(Stored records)
════

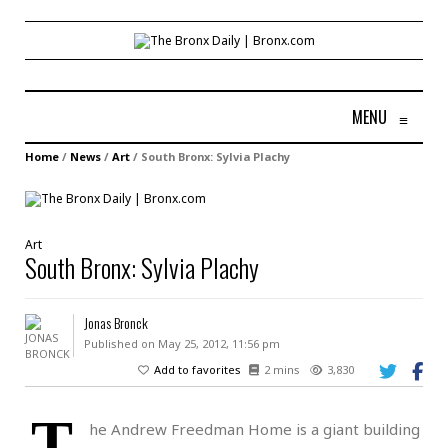
MENU
≡
Home
/
News
/
Art
/
South Bronx: Sylvia Plachy
Art
South Bronx: Sylvia Plachy
Jonas Bronck
Published on May 25, 2012, 11:56 pm
Add to favorites
2 mins
3,830
T
he Andrew Freedman Home is a giant building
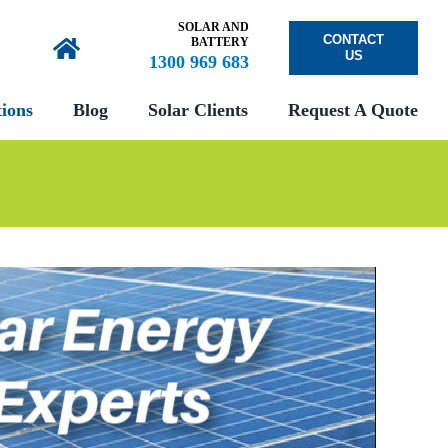
SOLAR AND
CONTACT
BATTERY
US
1300 969 683
ions
Blog
Solar Clients
Request A Quote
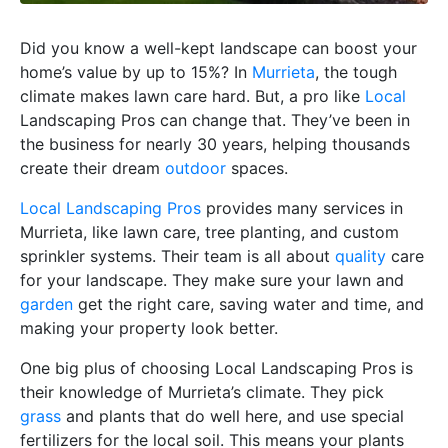
Did you know a well-kept landscape can boost your
home’s value by up to 15%? In
Murrieta
, the tough
climate makes lawn care hard. But, a pro like
Local
Landscaping Pros can change that. They’ve been in
the business for nearly 30 years, helping thousands
create their dream
outdoor
spaces.
Local Landscaping Pros
provides many services in
Murrieta, like lawn care, tree planting, and custom
sprinkler systems. Their team is all about
quality
care
for your landscape. They make sure your lawn and
garden
get the right care, saving water and time, and
making your property look better.
One big plus of choosing Local Landscaping Pros is
their knowledge of Murrieta’s climate. They pick
grass
and plants that do well here, and use special
fertilizers for the local soil. This means your plants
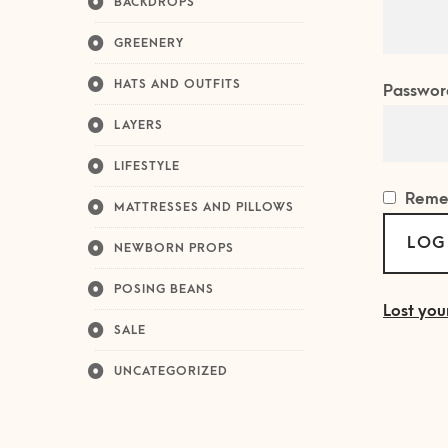
BACKDROPS
GREENERY
HATS AND OUTFITS
Passwor
LAYERS
LIFESTYLE
Reme
MATTRESSES AND PILLOWS
LOG
NEWBORN PROPS
POSING BEANS
Lost you
SALE
UNCATEGORIZED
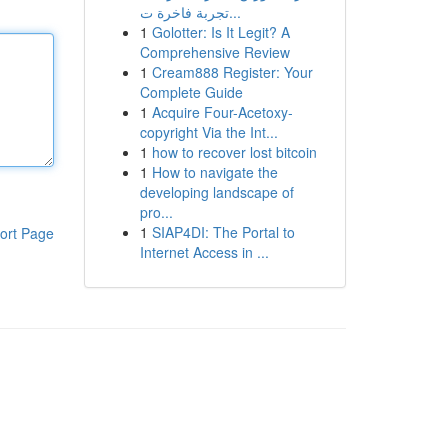
تجربة فاخرة ت...
1
Golotter: Is It Legit? A
Comprehensive Review
1
Cream888 Register: Your
Complete Guide
1
Acquire Four-Acetoxy-
copyright Via the Int...
1
how to recover lost bitcoin
1
How to navigate the
developing landscape of
pro...
1
SIAP4DI: The Portal to
ort Page
Internet Access in ...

════

▶ **Task statement**: With "Murrieta" as the search string, filter the records and return each line that has it.

▶ **Task output**:
Murrieta
Murrieta, like lawn care, tree planting, and custom
their knowledge of Murrieta’s climate. They pick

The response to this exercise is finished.